UiT The Arctic University of Norway, Norway

Title: Efficient distributed localization algorithm for ownership identification of reindeer calf using wireless sensor networks

Biography

Biography: Gemma Morral Adell

Abstract

The paper presents a technique for identifying the ownership of new-born reindeer calves using wireless sensor networks (WSNs) based on distributed signal procesing techniques. Reindeer are semi wild animals that give birth while living in the wild. Although reindeer cows usually carry identification tags or signs of their owners, it is difficult to identify the ownership of the calves within a mixed herd. Currently, identification is performed in the traditional way which is stressful on both animals and herders and quite costly and time consuming. Among the various existing WSN technologies, a special focus is paid to RFID tags subsequently used with RSSI-based localization algorithm. The reindeer herd is gathered in a large pen where tagging and identification is performed. In such an indoor context, considering a low cost ranging technique and an efficient distributed signal processing approach provide an estimation of reindeer calve positions.

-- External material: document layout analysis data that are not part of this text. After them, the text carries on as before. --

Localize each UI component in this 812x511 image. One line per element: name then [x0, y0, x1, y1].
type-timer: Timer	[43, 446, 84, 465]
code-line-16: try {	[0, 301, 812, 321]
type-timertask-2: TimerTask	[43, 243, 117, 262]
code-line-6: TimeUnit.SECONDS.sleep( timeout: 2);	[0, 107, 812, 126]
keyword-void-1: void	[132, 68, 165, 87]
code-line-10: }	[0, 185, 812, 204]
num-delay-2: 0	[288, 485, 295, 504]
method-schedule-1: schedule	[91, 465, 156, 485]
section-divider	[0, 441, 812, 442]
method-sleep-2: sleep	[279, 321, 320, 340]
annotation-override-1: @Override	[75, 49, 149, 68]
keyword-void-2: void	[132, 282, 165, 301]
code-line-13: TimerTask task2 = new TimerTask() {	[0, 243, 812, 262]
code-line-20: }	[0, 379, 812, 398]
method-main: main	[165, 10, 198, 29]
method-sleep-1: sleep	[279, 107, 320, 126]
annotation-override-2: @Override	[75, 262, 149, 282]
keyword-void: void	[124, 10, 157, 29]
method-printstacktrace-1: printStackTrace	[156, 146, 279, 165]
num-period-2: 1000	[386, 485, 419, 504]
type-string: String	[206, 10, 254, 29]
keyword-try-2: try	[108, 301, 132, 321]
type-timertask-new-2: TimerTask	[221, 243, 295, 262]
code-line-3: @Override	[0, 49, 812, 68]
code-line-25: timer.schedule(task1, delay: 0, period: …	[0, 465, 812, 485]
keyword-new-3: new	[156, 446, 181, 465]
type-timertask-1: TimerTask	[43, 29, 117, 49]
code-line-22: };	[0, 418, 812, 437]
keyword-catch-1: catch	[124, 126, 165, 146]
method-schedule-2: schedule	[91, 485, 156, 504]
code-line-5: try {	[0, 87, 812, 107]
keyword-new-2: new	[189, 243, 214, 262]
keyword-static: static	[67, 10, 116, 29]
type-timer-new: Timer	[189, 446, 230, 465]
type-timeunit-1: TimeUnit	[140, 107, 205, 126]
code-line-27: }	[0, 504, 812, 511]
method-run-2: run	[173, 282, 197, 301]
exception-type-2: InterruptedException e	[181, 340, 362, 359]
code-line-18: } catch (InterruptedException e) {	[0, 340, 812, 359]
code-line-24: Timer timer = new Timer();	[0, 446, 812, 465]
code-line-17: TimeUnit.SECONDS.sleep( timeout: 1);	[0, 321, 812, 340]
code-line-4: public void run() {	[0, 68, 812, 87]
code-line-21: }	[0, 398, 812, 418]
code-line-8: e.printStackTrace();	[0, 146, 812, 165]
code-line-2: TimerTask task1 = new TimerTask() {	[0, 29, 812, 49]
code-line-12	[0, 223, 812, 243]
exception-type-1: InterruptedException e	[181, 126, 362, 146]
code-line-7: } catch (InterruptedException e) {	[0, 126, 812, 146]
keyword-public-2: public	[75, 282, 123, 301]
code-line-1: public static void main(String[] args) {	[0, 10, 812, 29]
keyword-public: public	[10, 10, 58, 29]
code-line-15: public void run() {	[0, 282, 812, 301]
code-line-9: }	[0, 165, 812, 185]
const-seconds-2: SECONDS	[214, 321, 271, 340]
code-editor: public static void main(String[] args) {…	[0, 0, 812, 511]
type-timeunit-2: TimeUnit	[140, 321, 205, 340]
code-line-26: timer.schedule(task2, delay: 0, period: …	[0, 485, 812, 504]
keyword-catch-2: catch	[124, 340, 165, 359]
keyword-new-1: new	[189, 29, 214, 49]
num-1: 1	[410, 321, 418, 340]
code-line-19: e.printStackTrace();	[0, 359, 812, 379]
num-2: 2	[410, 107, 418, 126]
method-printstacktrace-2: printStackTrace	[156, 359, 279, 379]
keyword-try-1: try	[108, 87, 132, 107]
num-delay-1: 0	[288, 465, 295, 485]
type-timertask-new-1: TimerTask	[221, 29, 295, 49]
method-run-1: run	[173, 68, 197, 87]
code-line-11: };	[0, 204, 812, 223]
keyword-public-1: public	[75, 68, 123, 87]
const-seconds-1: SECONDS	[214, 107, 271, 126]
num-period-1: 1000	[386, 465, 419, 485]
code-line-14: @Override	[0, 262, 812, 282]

Since ownership idetification is the dominant factor compared to accuracy, other sophisticated techniques based on more expensive equipment such GPS are avoided. With this aim, each sensor node carried by each animal seeks to estimate its local map (i.e., its own position and that of the sensor nodes in its neighborhood) by collecting noisy measurements of the received signal strength indicator (RSSI) from packets sent by its neighbors. We propose a two-phase algorithm that is implemented as follows. At first, the initial estimated nodes’ positions are obtained from the biased-maximum likelihood estimator (B-MLE). Secondly, the estimated positions are refined by using an on-line distributed stochastic approximation algorithm (DSA).